[Available data Boundary: Start]

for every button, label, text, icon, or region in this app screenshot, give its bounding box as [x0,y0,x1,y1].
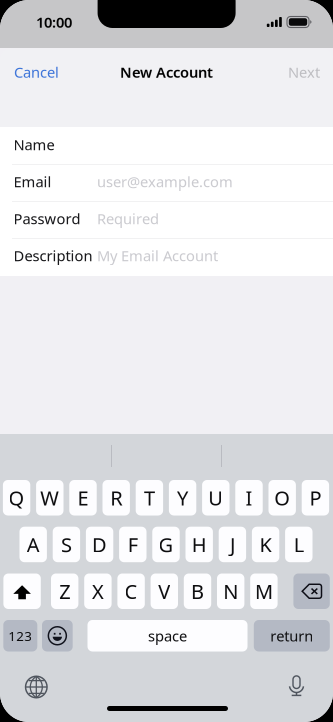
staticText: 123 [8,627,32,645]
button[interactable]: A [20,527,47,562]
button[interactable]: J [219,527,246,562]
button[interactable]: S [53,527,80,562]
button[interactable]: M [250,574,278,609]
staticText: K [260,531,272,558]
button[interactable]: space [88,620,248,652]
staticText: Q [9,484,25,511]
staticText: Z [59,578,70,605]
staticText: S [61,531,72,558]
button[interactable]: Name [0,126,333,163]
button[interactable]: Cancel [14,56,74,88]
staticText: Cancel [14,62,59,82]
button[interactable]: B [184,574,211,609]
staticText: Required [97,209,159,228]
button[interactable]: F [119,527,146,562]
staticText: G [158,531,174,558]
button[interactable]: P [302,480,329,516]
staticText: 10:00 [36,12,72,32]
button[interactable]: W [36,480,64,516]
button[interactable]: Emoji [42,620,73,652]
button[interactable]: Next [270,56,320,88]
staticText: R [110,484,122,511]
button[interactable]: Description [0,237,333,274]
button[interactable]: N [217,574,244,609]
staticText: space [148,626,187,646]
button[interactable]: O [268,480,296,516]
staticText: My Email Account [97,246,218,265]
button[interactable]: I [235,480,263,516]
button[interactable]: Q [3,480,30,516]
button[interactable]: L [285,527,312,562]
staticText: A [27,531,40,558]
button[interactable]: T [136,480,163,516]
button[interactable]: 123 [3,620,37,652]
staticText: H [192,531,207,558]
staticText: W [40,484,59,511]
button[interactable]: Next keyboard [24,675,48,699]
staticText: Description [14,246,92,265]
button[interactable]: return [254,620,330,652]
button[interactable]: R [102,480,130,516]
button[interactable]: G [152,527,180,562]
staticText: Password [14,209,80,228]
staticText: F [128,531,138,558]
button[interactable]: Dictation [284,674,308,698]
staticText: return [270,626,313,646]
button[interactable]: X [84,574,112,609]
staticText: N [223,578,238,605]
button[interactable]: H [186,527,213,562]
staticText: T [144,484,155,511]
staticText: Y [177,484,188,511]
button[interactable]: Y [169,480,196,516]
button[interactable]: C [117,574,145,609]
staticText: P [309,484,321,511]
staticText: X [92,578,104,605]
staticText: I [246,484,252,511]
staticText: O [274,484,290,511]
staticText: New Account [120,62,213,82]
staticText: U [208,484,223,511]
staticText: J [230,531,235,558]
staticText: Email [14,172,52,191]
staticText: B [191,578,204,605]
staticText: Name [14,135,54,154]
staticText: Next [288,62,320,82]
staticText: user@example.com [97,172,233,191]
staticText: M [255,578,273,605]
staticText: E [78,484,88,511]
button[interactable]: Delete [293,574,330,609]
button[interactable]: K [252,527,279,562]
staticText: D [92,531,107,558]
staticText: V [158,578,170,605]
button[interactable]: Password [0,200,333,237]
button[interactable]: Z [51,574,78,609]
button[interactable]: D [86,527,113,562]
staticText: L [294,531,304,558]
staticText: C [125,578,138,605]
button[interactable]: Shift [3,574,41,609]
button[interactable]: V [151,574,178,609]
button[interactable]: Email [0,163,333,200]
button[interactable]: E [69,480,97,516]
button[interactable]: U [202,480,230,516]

[Available data Boundary: End]
[Available data Boundary: Start]

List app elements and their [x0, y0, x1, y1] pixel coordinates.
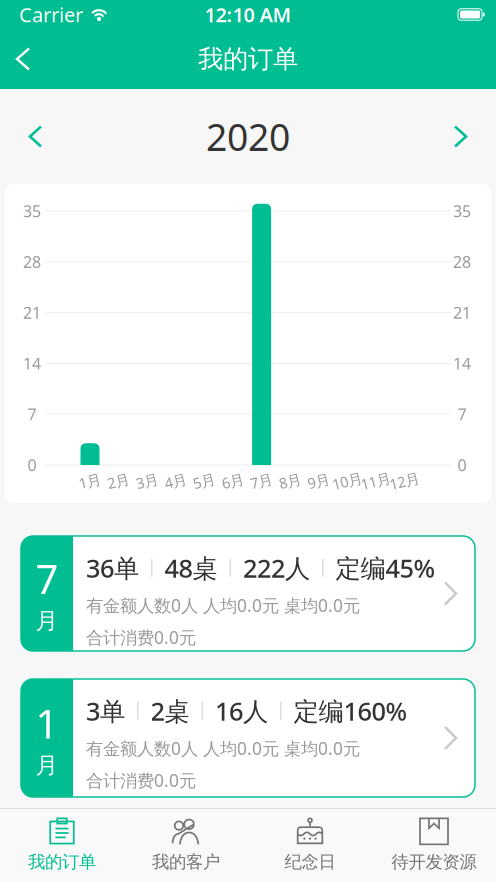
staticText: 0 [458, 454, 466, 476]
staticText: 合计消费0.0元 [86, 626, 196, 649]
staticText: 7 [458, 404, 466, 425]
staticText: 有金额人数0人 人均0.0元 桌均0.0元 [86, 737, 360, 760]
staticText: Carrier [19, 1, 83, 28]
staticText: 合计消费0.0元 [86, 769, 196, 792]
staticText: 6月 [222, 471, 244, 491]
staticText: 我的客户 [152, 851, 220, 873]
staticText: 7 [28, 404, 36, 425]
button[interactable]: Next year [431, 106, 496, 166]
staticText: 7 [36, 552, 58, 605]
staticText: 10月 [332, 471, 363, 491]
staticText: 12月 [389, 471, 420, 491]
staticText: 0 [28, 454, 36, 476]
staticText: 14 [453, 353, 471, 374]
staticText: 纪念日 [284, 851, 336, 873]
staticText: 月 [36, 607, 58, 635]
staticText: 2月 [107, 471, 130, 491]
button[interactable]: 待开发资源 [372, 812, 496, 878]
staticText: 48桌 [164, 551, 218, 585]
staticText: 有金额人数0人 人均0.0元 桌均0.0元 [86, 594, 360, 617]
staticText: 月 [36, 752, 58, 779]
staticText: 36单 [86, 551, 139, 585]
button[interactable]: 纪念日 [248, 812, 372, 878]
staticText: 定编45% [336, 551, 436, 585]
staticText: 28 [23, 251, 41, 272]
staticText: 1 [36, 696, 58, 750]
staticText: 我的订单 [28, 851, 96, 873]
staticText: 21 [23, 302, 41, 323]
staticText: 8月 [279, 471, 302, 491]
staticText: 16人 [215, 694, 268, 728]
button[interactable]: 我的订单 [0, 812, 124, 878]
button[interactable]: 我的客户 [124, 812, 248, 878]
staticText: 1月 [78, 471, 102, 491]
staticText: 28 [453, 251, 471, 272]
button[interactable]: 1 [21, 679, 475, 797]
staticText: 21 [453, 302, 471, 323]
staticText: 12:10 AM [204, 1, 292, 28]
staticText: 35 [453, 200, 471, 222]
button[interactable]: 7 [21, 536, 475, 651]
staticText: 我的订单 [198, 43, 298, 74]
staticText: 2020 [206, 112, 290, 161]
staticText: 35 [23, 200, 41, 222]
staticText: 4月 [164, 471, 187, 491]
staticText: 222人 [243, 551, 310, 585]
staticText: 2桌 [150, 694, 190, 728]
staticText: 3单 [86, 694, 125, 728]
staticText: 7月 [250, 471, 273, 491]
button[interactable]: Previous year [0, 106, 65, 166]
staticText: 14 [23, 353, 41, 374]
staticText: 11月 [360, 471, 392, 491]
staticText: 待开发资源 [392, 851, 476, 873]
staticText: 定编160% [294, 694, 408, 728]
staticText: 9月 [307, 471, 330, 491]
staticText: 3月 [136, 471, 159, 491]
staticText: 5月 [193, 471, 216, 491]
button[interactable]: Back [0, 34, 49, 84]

[Available data Boundary: End]

**Required work:** Gather each line of the listing that holds the string "Cancel".

**Answer section:**
button[interactable]: Cancel [14,56,74,88]
staticText: Cancel [14,62,59,82]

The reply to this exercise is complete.